» Extracted entries
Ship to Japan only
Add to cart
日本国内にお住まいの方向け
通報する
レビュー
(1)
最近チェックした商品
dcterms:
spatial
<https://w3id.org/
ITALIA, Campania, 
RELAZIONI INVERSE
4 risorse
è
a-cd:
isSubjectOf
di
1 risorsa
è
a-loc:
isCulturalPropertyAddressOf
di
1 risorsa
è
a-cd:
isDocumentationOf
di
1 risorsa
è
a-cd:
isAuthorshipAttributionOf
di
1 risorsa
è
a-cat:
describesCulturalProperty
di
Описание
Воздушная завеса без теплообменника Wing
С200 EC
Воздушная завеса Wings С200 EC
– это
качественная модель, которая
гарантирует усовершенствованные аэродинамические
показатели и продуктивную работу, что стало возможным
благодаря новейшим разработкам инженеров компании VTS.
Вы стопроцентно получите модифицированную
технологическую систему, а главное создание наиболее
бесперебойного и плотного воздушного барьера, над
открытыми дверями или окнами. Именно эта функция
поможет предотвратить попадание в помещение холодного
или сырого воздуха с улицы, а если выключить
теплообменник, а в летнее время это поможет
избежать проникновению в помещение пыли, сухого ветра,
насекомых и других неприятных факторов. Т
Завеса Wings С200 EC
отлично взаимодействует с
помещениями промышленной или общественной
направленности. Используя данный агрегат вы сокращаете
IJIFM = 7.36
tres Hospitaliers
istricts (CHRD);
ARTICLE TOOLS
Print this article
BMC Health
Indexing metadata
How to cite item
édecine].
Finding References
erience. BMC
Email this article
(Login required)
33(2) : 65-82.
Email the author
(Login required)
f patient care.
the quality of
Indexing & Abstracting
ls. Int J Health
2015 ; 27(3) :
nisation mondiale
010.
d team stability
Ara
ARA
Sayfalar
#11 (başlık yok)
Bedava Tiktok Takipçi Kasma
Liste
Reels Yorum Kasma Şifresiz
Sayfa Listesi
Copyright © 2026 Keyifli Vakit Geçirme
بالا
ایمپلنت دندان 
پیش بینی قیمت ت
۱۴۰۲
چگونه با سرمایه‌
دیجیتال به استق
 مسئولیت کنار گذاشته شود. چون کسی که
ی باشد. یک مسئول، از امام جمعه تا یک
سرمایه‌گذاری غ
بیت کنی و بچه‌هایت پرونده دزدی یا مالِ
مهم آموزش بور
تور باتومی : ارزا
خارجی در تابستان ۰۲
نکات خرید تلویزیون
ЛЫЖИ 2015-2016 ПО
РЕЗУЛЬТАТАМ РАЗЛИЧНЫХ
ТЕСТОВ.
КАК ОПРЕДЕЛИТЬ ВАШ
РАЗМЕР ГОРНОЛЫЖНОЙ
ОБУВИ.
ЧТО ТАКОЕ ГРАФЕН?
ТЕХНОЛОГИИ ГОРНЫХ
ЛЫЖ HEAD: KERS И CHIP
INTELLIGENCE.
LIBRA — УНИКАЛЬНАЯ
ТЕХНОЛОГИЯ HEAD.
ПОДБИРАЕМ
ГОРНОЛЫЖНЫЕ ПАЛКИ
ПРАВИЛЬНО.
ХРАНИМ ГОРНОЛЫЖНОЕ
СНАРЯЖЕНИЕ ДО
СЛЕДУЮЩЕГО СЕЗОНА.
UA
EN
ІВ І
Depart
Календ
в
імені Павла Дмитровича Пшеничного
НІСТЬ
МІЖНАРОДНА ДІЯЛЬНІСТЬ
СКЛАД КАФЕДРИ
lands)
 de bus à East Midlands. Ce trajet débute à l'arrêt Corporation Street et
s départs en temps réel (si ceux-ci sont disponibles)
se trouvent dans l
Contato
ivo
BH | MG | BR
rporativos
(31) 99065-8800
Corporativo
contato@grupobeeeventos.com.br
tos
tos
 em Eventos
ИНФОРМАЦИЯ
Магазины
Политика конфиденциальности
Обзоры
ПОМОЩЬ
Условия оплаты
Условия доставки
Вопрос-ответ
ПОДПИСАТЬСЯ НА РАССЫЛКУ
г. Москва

» Problem details
In your reply, restate every entry exactly.

» Result of the task
Ship to Japan only
Add to cart
日本国内にお住まいの方向け
通報する
レビュー
(1)
最近チェックした商品
dcterms:
spatial
<https://w3id.org/
ITALIA, Campania, 
RELAZIONI INVERSE
4 risorse
è
a-cd:
isSubjectOf
di
1 risorsa
è
a-loc:
isCulturalPropertyAddressOf
di
1 risorsa
è
a-cd:
isDocumentationOf
di
1 risorsa
è
a-cd:
isAuthorshipAttributionOf
di
1 risorsa
è
a-cat:
describesCulturalProperty
di
Описание
Воздушная завеса без теплообменника Wing
С200 EC
Воздушная завеса Wings С200 EC
– это
качественная модель, которая
гарантирует усовершенствованные аэродинамические
показатели и продуктивную работу, что стало возможным
благодаря новейшим разработкам инженеров компании VTS.
Вы стопроцентно получите модифицированную
технологическую систему, а главное создание наиболее
бесперебойного и плотного воздушного барьера, над
открытыми дверями или окнами. Именно эта функция
поможет предотвратить попадание в помещение холодного
или сырого воздуха с улицы, а если выключить
теплообменник, а в летнее время это поможет
избежать проникновению в помещение пыли, сухого ветра,
насекомых и других неприятных факторов. Т
Завеса Wings С200 EC
отлично взаимодействует с
помещениями промышленной или общественной
направленности. Используя данный агрегат вы сокращаете
IJIFM = 7.36
tres Hospitaliers
istricts (CHRD);
ARTICLE TOOLS
Print this article
BMC Health
Indexing metadata
How to cite item
édecine].
Finding References
erience. BMC
Email this article
(Login required)
33(2) : 65-82.
Email the author
(Login required)
f patient care.
the quality of
Indexing & Abstracting
ls. Int J Health
2015 ; 27(3) :
nisation mondiale
010.
d team stability
Ara
ARA
Sayfalar
#11 (başlık yok)
Bedava Tiktok Takipçi Kasma
Liste
Reels Yorum Kasma Şifresiz
Sayfa Listesi
Copyright © 2026 Keyifli Vakit Geçirme
بالا
ایمپلنت دندان 
پیش بینی قیمت ت
۱۴۰۲
چگونه با سرمایه‌
دیجیتال به استق
 مسئولیت کنار گذاشته شود. چون کسی که
ی باشد. یک مسئول، از امام جمعه تا یک
سرمایه‌گذاری غ
بیت کنی و بچه‌هایت پرونده دزدی یا مالِ
مهم آموزش بور
تور باتومی : ارزا
خارجی در تابستان ۰۲
نکات خرید تلویزیون
ЛЫЖИ 2015-2016 ПО
РЕЗУЛЬТАТАМ РАЗЛИЧНЫХ
ТЕСТОВ.
КАК ОПРЕДЕЛИТЬ ВАШ
РАЗМЕР ГОРНОЛЫЖНОЙ
ОБУВИ.
ЧТО ТАКОЕ ГРАФЕН?
ТЕХНОЛОГИИ ГОРНЫХ
ЛЫЖ HEAD: KERS И CHIP
INTELLIGENCE.
LIBRA — УНИКАЛЬНАЯ
ТЕХНОЛОГИЯ HEAD.
ПОДБИРАЕМ
ГОРНОЛЫЖНЫЕ ПАЛКИ
ПРАВИЛЬНО.
ХРАНИМ ГОРНОЛЫЖНОЕ
СНАРЯЖЕНИЕ ДО
СЛЕДУЮЩЕГО СЕЗОНА.
UA
EN
ІВ І
Depart
Календ
в
імені Павла Дмитровича Пшеничного
НІСТЬ
МІЖНАРОДНА ДІЯЛЬНІСТЬ
СКЛАД КАФЕДРИ
lands)
 de bus à East Midlands. Ce trajet débute à l'arrêt Corporation Street et
s départs en temps réel (si ceux-ci sont disponibles)
se trouvent dans l
Contato
ivo
BH | MG | BR
rporativos
(31) 99065-8800
Corporativo
contato@grupobeeeventos.com.br
tos
tos
 em Eventos
ИНФОРМАЦИЯ
Магазины
Политика конфиденциальности
Обзоры
ПОМОЩЬ
Условия оплаты
Условия доставки
Вопрос-ответ
ПОДПИСАТЬСЯ НА РАССЫЛКУ
г. Москва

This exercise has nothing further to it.